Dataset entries
....................
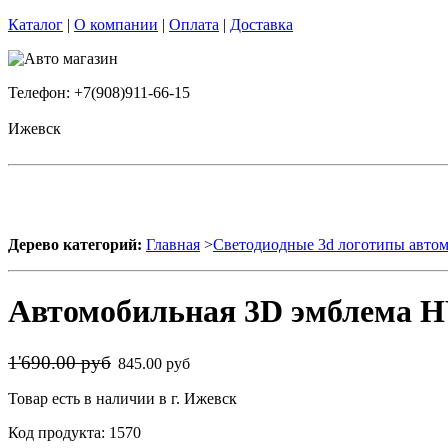
Каталог
|
О компании
|
Оплата
|
Доставка
Телефон: +7(908)911-66-15
Ижевск
Дерево категорий:
Главная
>
Светодиодные 3d логотипы авто
Автомобильная 3D эмблема 
1'690.00 руб
845.00 руб
Товар есть в наличии в г. Ижевск
Код продукта: 1570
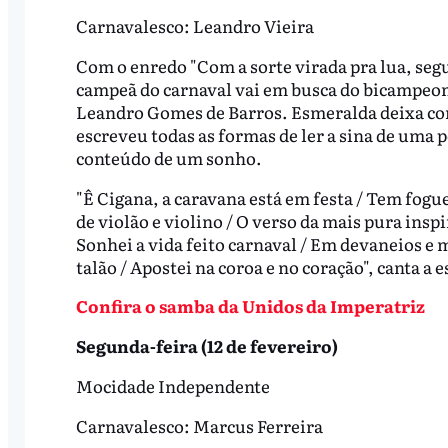
Carnavalesco: Leandro Vieira
Com o enredo "Com a sorte virada pra lua, seg
campeã do carnaval vai em busca do bicampeona
Leandro Gomes de Barros. Esmeralda deixa co
escreveu todas as formas de ler a sina de uma p
conteúdo de um sonho.
"Ê Cigana, a caravana está em festa / Tem fogue
de violão e violino / O verso da mais pura insp
Sonhei a vida feito carnaval / Em devaneios e m
talão / Apostei na coroa e no coração", canta a e
Confira o samba da Unidos da Imperatriz
Segunda-feira (12 de fevereiro)
Mocidade Independente
Carnavalesco: Marcus Ferreira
....................
Exercise details: Each entry above must be duplicated precisely; none of the pictures may be included.

Reply:
Каталог
|
О компании
|
Оплата
|
Доставка
Телефон: +7(908)911-66-15
Ижевск
Дерево категорий:
Главная
>
Светодиодные 3d логотипы авто
Автомобильная 3D эмблема 
1'690.00 руб
845.00 руб
Товар есть в наличии в г. Ижевск
Код продукта: 1570
Carnavalesco: Leandro Vieira
Com o enredo "Com a sorte virada pra lua, seg
campeã do carnaval vai em busca do bicampeona
Leandro Gomes de Barros. Esmeralda deixa co
escreveu todas as formas de ler a sina de uma p
conteúdo de um sonho.
"Ê Cigana, a caravana está em festa / Tem fogue
de violão e violino / O verso da mais pura insp
Sonhei a vida feito carnaval / Em devaneios e m
talão / Apostei na coroa e no coração", canta a e
Confira o samba da Unidos da Imperatriz
Segunda-feira (12 de fevereiro)
Mocidade Independente
Carnavalesco: Marcus Ferreira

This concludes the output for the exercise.